- _Data_:

↓↓↓

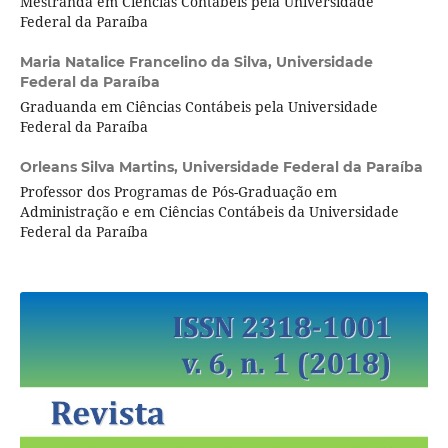
Mestranda em Ciências Contábeis pela Universidade
Federal da Paraíba
Maria Natalice Francelino da Silva,
Universidade
Federal da Paraíba
Graduanda em Ciências Contábeis pela Universidade
Federal da Paraíba
Orleans Silva Martins,
Universidade Federal da Paraíba
Professor dos Programas de Pós-Graduação em
Administração e em Ciências Contábeis da Universidade
Federal da Paraíba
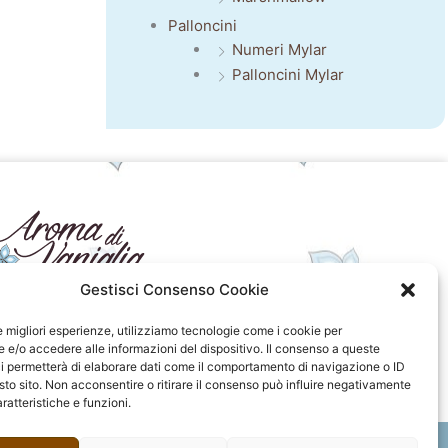
Palloncini
Numeri Mylar
Palloncini Mylar
Gestisci Consenso Cookie
seguici sui social
le migliori esperienze, utilizziamo tecnologie come i cookie per
e/o accedere alle informazioni del dispositivo. Il consenso a queste
F
I
P
F
i permetterà di elaborare dati come il comportamento di navigazione o ID
a
n
i
l
sto sito. Non acconsentire o ritirare il consenso può influire negativamente
c
s
n
i
ratteristiche e funzioni.
e
t
t
c
b
a
e
k
o
g
r
r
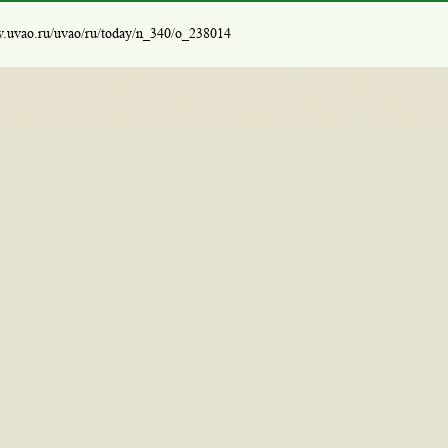
w.uvao.ru/uvao/ru/today/n_340/o_238014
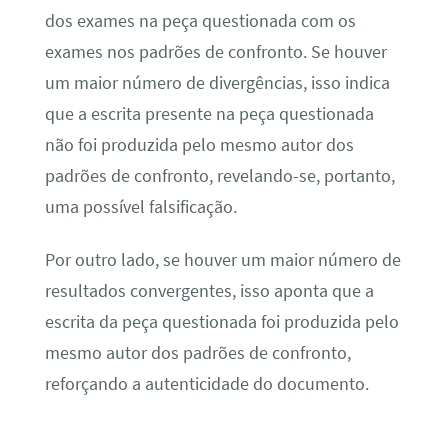
dos exames na peça questionada com os
exames nos padrões de confronto. Se houver
um maior número de divergências, isso indica
que a escrita presente na peça questionada
não foi produzida pelo mesmo autor dos
padrões de confronto, revelando-se, portanto,
uma possível falsificação.
Por outro lado, se houver um maior número de
resultados convergentes, isso aponta que a
escrita da peça questionada foi produzida pelo
mesmo autor dos padrões de confronto,
reforçando a autenticidade do documento.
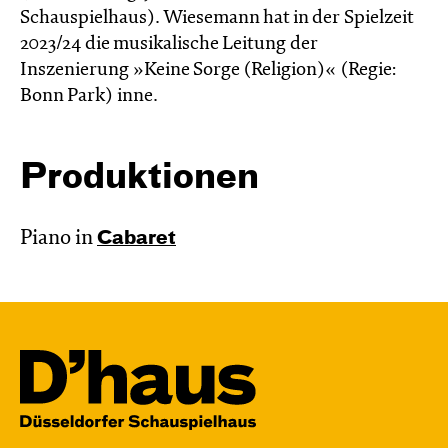
Schauspielhaus). Wiesemann hat in der Spielzeit
2023/24 die musikalische Leitung der
Inszenierung »Keine Sorge (Religion)« (Regie:
Bonn Park) inne.
Produktionen
Piano in
Cabaret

↑↑↑

- _Action item_:
Going through the material, count each line that carries the word "Silva", and output only that count.

- _Response to the task_:
2